Prompt: Output all the records word for word. Drop the pictures.

(Stored data entries)
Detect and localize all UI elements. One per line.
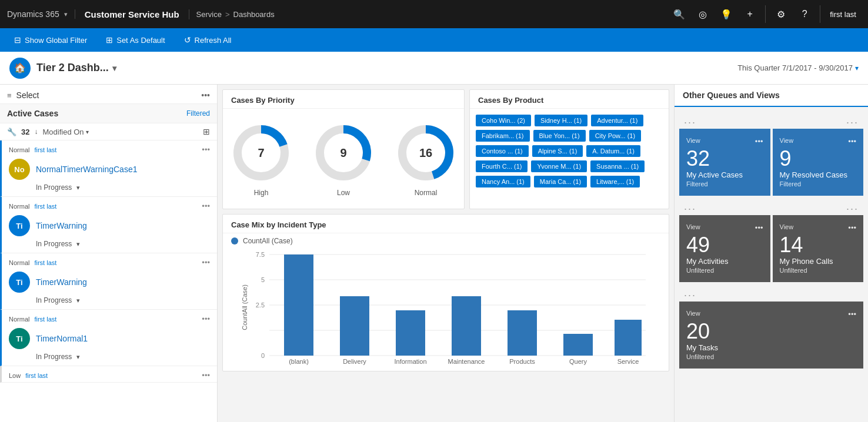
view-label[interactable]: View	[780, 137, 794, 144]
product-tag[interactable]: City Pow... (1)	[589, 130, 641, 142]
breadcrumb-page[interactable]: Dashboards	[233, 10, 275, 19]
case-owner[interactable]: first last	[34, 316, 56, 323]
search-icon[interactable]: 🔍	[669, 4, 690, 25]
resolved-cases-count: 9	[780, 148, 857, 169]
case-name[interactable]: NormalTimerWarningCase1	[36, 165, 210, 174]
product-tag[interactable]: Alpine S... (1)	[532, 145, 583, 157]
top-dots-right[interactable]: ...	[846, 114, 859, 126]
dynamics-brand[interactable]: Dynamics 365 ▾	[7, 9, 75, 19]
case-priority: Low	[9, 372, 21, 379]
mid-dots-left[interactable]: ...	[684, 200, 696, 213]
view-label[interactable]: View	[686, 137, 700, 144]
product-tag[interactable]: Maria Ca... (1)	[534, 176, 587, 187]
case-name[interactable]: TimerWarning	[36, 221, 210, 230]
case-expand-icon[interactable]: ▾	[76, 240, 80, 248]
case-expand-icon[interactable]: ▾	[76, 297, 80, 304]
product-tag[interactable]: Susanna ... (1)	[590, 160, 645, 172]
help-icon[interactable]: 💡	[716, 4, 737, 25]
recent-icon[interactable]: ◎	[692, 4, 713, 25]
case-more-icon[interactable]: •••	[202, 202, 210, 210]
dashboard-title-button[interactable]: Tier 2 Dashb... ▾	[36, 62, 116, 74]
case-status: In Progress	[36, 240, 72, 248]
case-more-icon[interactable]: •••	[202, 371, 210, 380]
date-range-dropdown-icon[interactable]: ▾	[855, 64, 859, 72]
add-icon[interactable]: +	[739, 4, 760, 25]
mid-dots-right[interactable]: ...	[846, 200, 859, 213]
card-more-icon[interactable]: •••	[755, 137, 763, 146]
product-tag[interactable]: Adventur... (1)	[591, 115, 643, 126]
nav-divider-2	[820, 5, 820, 23]
case-more-icon[interactable]: •••	[202, 314, 210, 323]
donut-normal-svg: 16	[393, 120, 458, 185]
select-more-icon[interactable]: •••	[201, 91, 210, 100]
my-active-cases-card[interactable]: View ••• 32 My Active Cases Filtered	[679, 129, 770, 196]
set-as-default-button[interactable]: ⊞ Set As Default	[101, 33, 169, 47]
bar-chart-legend: CountAll (Case)	[223, 233, 669, 249]
view-label[interactable]: View	[686, 310, 700, 317]
right-panel: Other Queues and Views ... ... View ••• …	[674, 85, 868, 422]
breadcrumb-service[interactable]: Service	[196, 10, 222, 19]
settings-icon[interactable]: ⚙	[770, 4, 792, 25]
product-tag[interactable]: Fabrikam... (1)	[476, 130, 530, 142]
grid-view-icon[interactable]: ⊞	[203, 127, 210, 136]
case-more-icon[interactable]: •••	[202, 258, 210, 267]
filtered-badge: Filtered	[186, 109, 210, 118]
my-activities-card[interactable]: View ••• 49 My Activities Unfiltered	[679, 215, 770, 282]
bar-chart-svg: 7.5 5 2.5 0 (blank) Delivery Information	[231, 249, 660, 366]
show-global-filter-button[interactable]: ⊟ Show Global Filter	[9, 33, 92, 47]
case-owner[interactable]: first last	[34, 203, 56, 210]
card-more-icon[interactable]: •••	[848, 310, 856, 319]
case-priority: Normal	[9, 203, 29, 210]
case-name[interactable]: TimerWarning	[36, 277, 210, 287]
case-status: In Progress	[36, 183, 72, 192]
my-tasks-card[interactable]: View ••• 20 My Tasks Unfiltered	[679, 302, 863, 369]
product-tag[interactable]: Coho Win... (2)	[476, 115, 531, 126]
case-name[interactable]: TimerNormal1	[36, 334, 210, 343]
avatar: No	[9, 159, 30, 180]
view-label[interactable]: View	[780, 223, 794, 230]
product-tag[interactable]: Yvonne M... (1)	[531, 160, 587, 172]
cases-sort-bar: 🔧 32 ↓ Modified On ▾ ⊞	[0, 123, 217, 140]
bottom-dots-left[interactable]: ...	[684, 287, 696, 299]
card-top: View •••	[686, 137, 763, 146]
product-tag[interactable]: A. Datum... (1)	[586, 145, 640, 157]
case-body: Ti TimerNormal1	[2, 326, 217, 351]
case-owner[interactable]: first last	[34, 146, 56, 153]
product-tag[interactable]: Sidney H... (1)	[535, 115, 587, 126]
sort-by-label[interactable]: Modified On ▾	[42, 128, 88, 136]
donut-normal: 16 Normal	[393, 120, 458, 197]
refresh-all-button[interactable]: ↺ Refresh All	[179, 33, 236, 47]
activities-title: My Activities	[686, 257, 763, 266]
product-tag[interactable]: Fourth C... (1)	[476, 160, 528, 172]
product-tag[interactable]: Nancy An... (1)	[476, 176, 530, 187]
case-header: Normal first last •••	[2, 253, 217, 269]
card-more-icon[interactable]: •••	[848, 137, 856, 146]
view-label[interactable]: View	[686, 223, 700, 230]
user-display-name[interactable]: first last	[825, 10, 861, 19]
my-phone-calls-card[interactable]: View ••• 14 My Phone Calls Unfiltered	[773, 215, 864, 282]
top-dots-left[interactable]: ...	[684, 114, 696, 126]
card-top: View •••	[780, 137, 857, 146]
case-expand-icon[interactable]: ▾	[76, 184, 80, 192]
svg-text:9: 9	[340, 146, 346, 159]
case-more-icon[interactable]: •••	[202, 145, 210, 154]
case-expand-icon[interactable]: ▾	[76, 353, 80, 361]
brand-dropdown-icon[interactable]: ▾	[64, 11, 68, 18]
activities-count: 49	[686, 235, 763, 256]
svg-text:0: 0	[261, 352, 265, 359]
card-more-icon[interactable]: •••	[848, 223, 856, 232]
product-tag[interactable]: Blue Yon... (1)	[533, 130, 586, 142]
breadcrumb-separator: >	[225, 10, 230, 19]
my-resolved-cases-card[interactable]: View ••• 9 My Resolved Cases Filtered	[773, 129, 864, 196]
case-owner[interactable]: first last	[34, 259, 56, 266]
case-owner[interactable]: first last	[25, 372, 48, 379]
bar-information	[396, 310, 425, 356]
select-label[interactable]: Select	[16, 91, 39, 100]
product-tag[interactable]: Litware,... (1)	[590, 176, 640, 187]
product-tag[interactable]: Contoso ... (1)	[476, 145, 529, 157]
card-more-icon[interactable]: •••	[755, 223, 763, 232]
case-header: Normal first last •••	[2, 197, 217, 213]
dashboard-header: 🏠 Tier 2 Dashb... ▾ This Quarter 7/1/201…	[0, 52, 868, 85]
question-icon[interactable]: ?	[794, 4, 815, 25]
case-footer: In Progress ▾	[2, 295, 217, 309]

Solution to this exercise:
Detect and localize all UI elements. One per line.
view-label[interactable]: View	[780, 137, 794, 144]
product-tag[interactable]: City Pow... (1)	[589, 130, 641, 142]
breadcrumb-page[interactable]: Dashboards	[233, 10, 275, 19]
case-owner[interactable]: first last	[34, 316, 56, 323]
search-icon[interactable]: 🔍	[669, 4, 690, 25]
resolved-cases-count: 9	[780, 148, 857, 169]
case-name[interactable]: NormalTimerWarningCase1	[36, 165, 210, 174]
product-tag[interactable]: Alpine S... (1)	[532, 145, 583, 157]
top-dots-right[interactable]: ...	[846, 114, 859, 126]
dynamics-brand[interactable]: Dynamics 365 ▾	[7, 9, 75, 19]
case-priority: Low	[9, 372, 21, 379]
mid-dots-left[interactable]: ...	[684, 200, 696, 213]
view-label[interactable]: View	[686, 137, 700, 144]
product-tag[interactable]: Maria Ca... (1)	[534, 176, 587, 187]
case-name[interactable]: TimerWarning	[36, 221, 210, 230]
case-expand-icon[interactable]: ▾	[76, 240, 80, 248]
case-expand-icon[interactable]: ▾	[76, 297, 80, 304]
product-tag[interactable]: Susanna ... (1)	[590, 160, 645, 172]
help-icon[interactable]: 💡	[716, 4, 737, 25]
recent-icon[interactable]: ◎	[692, 4, 713, 25]
case-more-icon[interactable]: •••	[202, 202, 210, 210]
dashboard-title-button[interactable]: Tier 2 Dashb... ▾	[36, 62, 116, 74]
case-status: In Progress	[36, 240, 72, 248]
case-more-icon[interactable]: •••	[202, 371, 210, 380]
date-range-dropdown-icon[interactable]: ▾	[855, 64, 859, 72]
add-icon[interactable]: +	[739, 4, 760, 25]
mid-dots-right[interactable]: ...	[846, 200, 859, 213]
card-more-icon[interactable]: •••	[755, 137, 763, 146]
product-tag[interactable]: Adventur... (1)	[591, 115, 643, 126]
nav-divider-2	[820, 5, 820, 23]
case-more-icon[interactable]: •••	[202, 314, 210, 323]
donut-normal-svg: 16	[393, 120, 458, 185]
select-more-icon[interactable]: •••	[201, 91, 210, 100]
my-active-cases-card[interactable]: View ••• 32 My Active Cases Filtered	[679, 129, 770, 196]
set-as-default-button[interactable]: ⊞ Set As Default	[101, 33, 169, 47]
bar-chart-legend: CountAll (Case)	[223, 233, 669, 249]
view-label[interactable]: View	[686, 310, 700, 317]
right-panel: Other Queues and Views ... ... View ••• …	[674, 85, 868, 422]
breadcrumb-service[interactable]: Service	[196, 10, 222, 19]
settings-icon[interactable]: ⚙	[770, 4, 792, 25]
product-tag[interactable]: Fabrikam... (1)	[476, 130, 530, 142]
grid-view-icon[interactable]: ⊞	[203, 127, 210, 136]
case-more-icon[interactable]: •••	[202, 258, 210, 267]
filtered-badge: Filtered	[186, 109, 210, 118]
my-activities-card[interactable]: View ••• 49 My Activities Unfiltered	[679, 215, 770, 282]
bar-chart-svg: 7.5 5 2.5 0 (blank) Delivery Information	[231, 249, 660, 366]
show-global-filter-button[interactable]: ⊟ Show Global Filter	[9, 33, 92, 47]
case-owner[interactable]: first last	[34, 203, 56, 210]
card-more-icon[interactable]: •••	[848, 310, 856, 319]
case-priority: Normal	[9, 203, 29, 210]
case-name[interactable]: TimerWarning	[36, 277, 210, 287]
case-status: In Progress	[36, 183, 72, 192]
my-tasks-card[interactable]: View ••• 20 My Tasks Unfiltered	[679, 302, 863, 369]
product-tag[interactable]: Coho Win... (2)	[476, 115, 531, 126]
case-name[interactable]: TimerNormal1	[36, 334, 210, 343]
avatar: No	[9, 159, 30, 180]
view-label[interactable]: View	[780, 223, 794, 230]
product-tag[interactable]: Yvonne M... (1)	[531, 160, 587, 172]
cases-sort-bar: 🔧 32 ↓ Modified On ▾ ⊞	[0, 123, 217, 140]
bottom-dots-left[interactable]: ...	[684, 287, 696, 299]
card-top: View •••	[686, 137, 763, 146]
product-tag[interactable]: A. Datum... (1)	[586, 145, 640, 157]
case-body: Ti TimerNormal1	[2, 326, 217, 351]
case-owner[interactable]: first last	[34, 146, 56, 153]
product-tag[interactable]: Sidney H... (1)	[535, 115, 587, 126]
sort-by-label[interactable]: Modified On ▾	[42, 128, 88, 136]
donut-normal: 16 Normal	[393, 120, 458, 197]
refresh-all-button[interactable]: ↺ Refresh All	[179, 33, 236, 47]
activities-title: My Activities	[686, 257, 763, 266]
product-tag[interactable]: Fourth C... (1)	[476, 160, 528, 172]
product-tag[interactable]: Nancy An... (1)	[476, 176, 530, 187]
case-header: Normal first last •••	[2, 253, 217, 269]
card-more-icon[interactable]: •••	[848, 137, 856, 146]
view-label[interactable]: View	[686, 223, 700, 230]
user-display-name[interactable]: first last	[825, 10, 861, 19]
my-phone-calls-card[interactable]: View ••• 14 My Phone Calls Unfiltered	[773, 215, 864, 282]
top-dots-left[interactable]: ...	[684, 114, 696, 126]
card-top: View •••	[780, 137, 857, 146]
case-expand-icon[interactable]: ▾	[76, 184, 80, 192]
svg-text:9: 9	[340, 146, 346, 159]
case-more-icon[interactable]: •••	[202, 145, 210, 154]
case-expand-icon[interactable]: ▾	[76, 353, 80, 361]
brand-dropdown-icon[interactable]: ▾	[64, 11, 68, 18]
activities-count: 49	[686, 235, 763, 256]
svg-text:0: 0	[261, 352, 265, 359]
card-more-icon[interactable]: •••	[848, 223, 856, 232]
product-tag[interactable]: Blue Yon... (1)	[533, 130, 586, 142]
breadcrumb-separator: >	[225, 10, 230, 19]
my-resolved-cases-card[interactable]: View ••• 9 My Resolved Cases Filtered	[773, 129, 864, 196]
case-owner[interactable]: first last	[34, 259, 56, 266]
case-owner[interactable]: first last	[25, 372, 48, 379]
bar-information	[396, 310, 425, 356]
select-label[interactable]: Select	[16, 91, 39, 100]
product-tag[interactable]: Litware,... (1)	[590, 176, 640, 187]
product-tag[interactable]: Contoso ... (1)	[476, 145, 529, 157]
card-more-icon[interactable]: •••	[755, 223, 763, 232]
case-header: Normal first last •••	[2, 197, 217, 213]
dashboard-header: 🏠 Tier 2 Dashb... ▾ This Quarter 7/1/201…	[0, 52, 868, 85]
question-icon[interactable]: ?	[794, 4, 815, 25]
case-footer: In Progress ▾	[2, 295, 217, 309]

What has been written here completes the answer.